On The New Curator
A London publisher, Laurence King, observed: “How many times have you heard the term ‘curate’ in the past few years? But what exactly does it mean? Curating has been a key concept both in and outside the art world in the past few years, with the role of a curator having changed and expanded with each new exhibition or biennale.”
In the past, the curator’s role was straightforward. It focused on compiling reams of research on a specific work or collection and an immersion in art history. Paintings and sculptures in a museum were placed in traditional categories related to a movement or period. Today, an art curator is less a constrained instructor looking backward, and more an experimental consultant or facilitator looking forward – called to realize innovative approaches, new trends, inspired installations, and emerging narratives.
The idea of the curator as an artistic emissary or catalyst arose in the mid-20th century. King describes, “the late 1960s witnessed a shift from the idea of curating as a caring, meditative, administrative activity toward one of a mediating and performative activity akin to artistic practice.” The florid profession took on its present form beginning 50 years ago and became increasingly like King’s description when graduate degrees in art management and curatorial studies were established in the early 1990s. Since then, the discipline has evolved diametrically.
The ‘old curator,’ so to speak, was the custodian of the museum or art collection, a permanent fixture. The new kind of curator is often independent of museums, a consultant with a contract and an iPad. He or she is expected to have skills commensurate with a myriad of divergent tasks or functions. The ‘new curator’ is part artist’s agent, part public relations expert, part marketing professional, part art historian, part visionary, part fundraiser, part website and catalog designer, part risk-taker, and part business manager. ‘New’ curators cannot simply hold their places on the masthead by researching in the stacks of musty tomes. They must travel seamlessly from one city to another, from one space to another, from one screen to another, as they work on the invention, distribution, nuanced treatment, and support of art exhibits, installations, and openings. As the editor and founder of an online blog where art and business coalesce, Régine Debatty, contends, “while artists push boundaries, curators make ways for them to exist in the world.” (we-make-money-not-art.com, April 11, 2016).

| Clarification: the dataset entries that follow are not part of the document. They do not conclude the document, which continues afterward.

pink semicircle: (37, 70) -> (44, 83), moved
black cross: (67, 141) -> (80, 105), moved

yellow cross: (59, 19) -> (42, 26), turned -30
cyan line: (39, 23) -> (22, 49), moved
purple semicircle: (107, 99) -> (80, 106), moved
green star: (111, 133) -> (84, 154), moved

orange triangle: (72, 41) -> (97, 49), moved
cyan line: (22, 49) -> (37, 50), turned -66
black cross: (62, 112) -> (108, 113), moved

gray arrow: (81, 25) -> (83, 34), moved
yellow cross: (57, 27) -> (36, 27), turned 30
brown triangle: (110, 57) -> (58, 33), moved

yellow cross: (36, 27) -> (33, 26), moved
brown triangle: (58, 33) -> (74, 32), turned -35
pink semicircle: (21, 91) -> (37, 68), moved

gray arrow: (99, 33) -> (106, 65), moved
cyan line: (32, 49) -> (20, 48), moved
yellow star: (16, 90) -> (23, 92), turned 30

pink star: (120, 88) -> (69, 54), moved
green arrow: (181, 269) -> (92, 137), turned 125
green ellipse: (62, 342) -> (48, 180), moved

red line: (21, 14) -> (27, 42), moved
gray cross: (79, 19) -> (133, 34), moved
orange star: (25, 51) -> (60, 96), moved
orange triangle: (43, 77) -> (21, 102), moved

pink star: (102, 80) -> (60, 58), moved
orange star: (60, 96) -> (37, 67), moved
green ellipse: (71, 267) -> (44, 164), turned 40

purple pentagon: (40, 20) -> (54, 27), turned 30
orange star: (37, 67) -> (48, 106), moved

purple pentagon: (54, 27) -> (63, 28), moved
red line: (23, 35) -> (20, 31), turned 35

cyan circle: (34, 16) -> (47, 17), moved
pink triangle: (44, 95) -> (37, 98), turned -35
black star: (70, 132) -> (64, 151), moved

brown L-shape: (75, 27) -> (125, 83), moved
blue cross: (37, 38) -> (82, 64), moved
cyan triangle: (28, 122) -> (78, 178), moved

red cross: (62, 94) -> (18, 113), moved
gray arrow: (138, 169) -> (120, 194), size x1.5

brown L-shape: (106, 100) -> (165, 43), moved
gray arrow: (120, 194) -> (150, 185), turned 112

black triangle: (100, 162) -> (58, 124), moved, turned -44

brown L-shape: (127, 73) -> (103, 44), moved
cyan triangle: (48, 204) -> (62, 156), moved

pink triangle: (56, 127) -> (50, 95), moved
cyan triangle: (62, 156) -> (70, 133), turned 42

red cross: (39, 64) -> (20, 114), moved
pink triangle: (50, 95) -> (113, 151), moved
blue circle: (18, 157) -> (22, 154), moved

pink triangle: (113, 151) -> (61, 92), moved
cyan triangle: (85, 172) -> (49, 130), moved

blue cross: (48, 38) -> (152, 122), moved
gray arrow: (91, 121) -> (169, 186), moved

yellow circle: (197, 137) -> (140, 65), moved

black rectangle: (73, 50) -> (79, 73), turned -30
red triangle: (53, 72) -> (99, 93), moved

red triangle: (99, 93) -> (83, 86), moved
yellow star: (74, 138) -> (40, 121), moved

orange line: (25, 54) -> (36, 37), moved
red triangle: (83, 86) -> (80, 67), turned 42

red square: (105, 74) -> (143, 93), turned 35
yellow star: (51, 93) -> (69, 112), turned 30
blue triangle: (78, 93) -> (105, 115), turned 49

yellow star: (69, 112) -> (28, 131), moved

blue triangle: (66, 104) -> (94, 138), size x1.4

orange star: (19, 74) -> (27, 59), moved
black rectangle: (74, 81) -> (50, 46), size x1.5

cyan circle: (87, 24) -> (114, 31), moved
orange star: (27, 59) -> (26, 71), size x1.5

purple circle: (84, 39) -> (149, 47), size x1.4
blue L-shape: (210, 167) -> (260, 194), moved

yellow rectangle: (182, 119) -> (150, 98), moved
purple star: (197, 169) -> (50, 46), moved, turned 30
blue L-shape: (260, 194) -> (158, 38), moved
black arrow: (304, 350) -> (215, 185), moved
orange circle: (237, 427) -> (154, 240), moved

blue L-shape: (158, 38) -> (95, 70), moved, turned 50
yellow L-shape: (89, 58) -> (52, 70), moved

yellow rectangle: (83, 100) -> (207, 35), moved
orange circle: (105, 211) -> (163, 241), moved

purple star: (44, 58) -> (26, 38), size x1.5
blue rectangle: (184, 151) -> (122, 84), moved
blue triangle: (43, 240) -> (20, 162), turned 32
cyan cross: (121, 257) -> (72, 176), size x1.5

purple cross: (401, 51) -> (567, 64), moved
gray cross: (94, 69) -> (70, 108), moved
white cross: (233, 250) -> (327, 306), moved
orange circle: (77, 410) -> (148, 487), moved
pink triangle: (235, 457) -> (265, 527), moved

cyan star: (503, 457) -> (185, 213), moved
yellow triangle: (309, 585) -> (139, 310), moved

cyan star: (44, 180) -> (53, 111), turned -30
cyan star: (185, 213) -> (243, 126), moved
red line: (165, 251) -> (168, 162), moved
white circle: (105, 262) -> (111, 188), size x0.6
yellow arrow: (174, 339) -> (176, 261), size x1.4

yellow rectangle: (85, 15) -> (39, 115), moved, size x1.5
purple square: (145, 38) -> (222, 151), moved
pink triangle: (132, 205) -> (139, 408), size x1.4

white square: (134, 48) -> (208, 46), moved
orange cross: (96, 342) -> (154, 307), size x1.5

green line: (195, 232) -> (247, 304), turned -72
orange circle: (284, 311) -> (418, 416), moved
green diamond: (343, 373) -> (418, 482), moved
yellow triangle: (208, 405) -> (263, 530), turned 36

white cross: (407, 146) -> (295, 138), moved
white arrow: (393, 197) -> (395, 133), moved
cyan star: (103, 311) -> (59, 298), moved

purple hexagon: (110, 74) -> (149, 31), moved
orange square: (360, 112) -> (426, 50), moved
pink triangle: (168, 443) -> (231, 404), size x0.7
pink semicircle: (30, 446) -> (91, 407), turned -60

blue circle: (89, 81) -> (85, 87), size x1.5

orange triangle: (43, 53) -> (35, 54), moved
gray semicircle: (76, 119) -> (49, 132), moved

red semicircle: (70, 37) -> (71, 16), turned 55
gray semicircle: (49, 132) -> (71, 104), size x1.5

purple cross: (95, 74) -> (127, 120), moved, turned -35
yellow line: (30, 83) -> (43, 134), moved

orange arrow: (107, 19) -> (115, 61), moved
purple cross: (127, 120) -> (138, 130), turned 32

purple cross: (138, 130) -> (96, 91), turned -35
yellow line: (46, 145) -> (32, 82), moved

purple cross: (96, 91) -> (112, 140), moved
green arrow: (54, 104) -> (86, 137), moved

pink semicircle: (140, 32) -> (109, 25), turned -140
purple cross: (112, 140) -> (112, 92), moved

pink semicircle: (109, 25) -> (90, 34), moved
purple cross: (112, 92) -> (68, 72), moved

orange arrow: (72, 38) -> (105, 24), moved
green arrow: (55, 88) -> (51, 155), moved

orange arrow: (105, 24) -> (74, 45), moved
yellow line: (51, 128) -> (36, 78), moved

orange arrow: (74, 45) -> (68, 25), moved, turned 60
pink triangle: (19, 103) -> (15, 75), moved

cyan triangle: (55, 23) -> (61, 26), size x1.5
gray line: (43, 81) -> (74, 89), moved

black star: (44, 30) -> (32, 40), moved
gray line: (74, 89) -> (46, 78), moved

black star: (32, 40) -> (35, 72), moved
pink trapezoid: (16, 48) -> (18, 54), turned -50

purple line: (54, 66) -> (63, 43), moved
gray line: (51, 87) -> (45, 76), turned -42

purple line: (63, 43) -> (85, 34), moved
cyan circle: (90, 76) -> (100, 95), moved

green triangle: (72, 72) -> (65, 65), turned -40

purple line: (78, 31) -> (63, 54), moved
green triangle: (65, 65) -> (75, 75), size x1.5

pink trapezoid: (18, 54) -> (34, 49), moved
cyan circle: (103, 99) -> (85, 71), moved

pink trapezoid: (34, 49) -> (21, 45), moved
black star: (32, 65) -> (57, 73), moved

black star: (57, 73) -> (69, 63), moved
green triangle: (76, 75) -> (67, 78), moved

In today’s art world the contemporary curator, in addition to discarding an outdated job description, has jettisoned traditional categories – movements and historical periods - [be consistent with dashes] and moved along the continuum of ideas and mythos. He or she assumes the role of an intermediary between the artist and audience, in order to explore historical resonance, cultural context, and meaning through shows, descriptions, and analysis.
Curators, then, have been transformed from staid figures into people who push boundaries and proffer new ways of seeing art. This positive shift promises a continual stream of fresh and innovative approaches to showcasing artists and their work.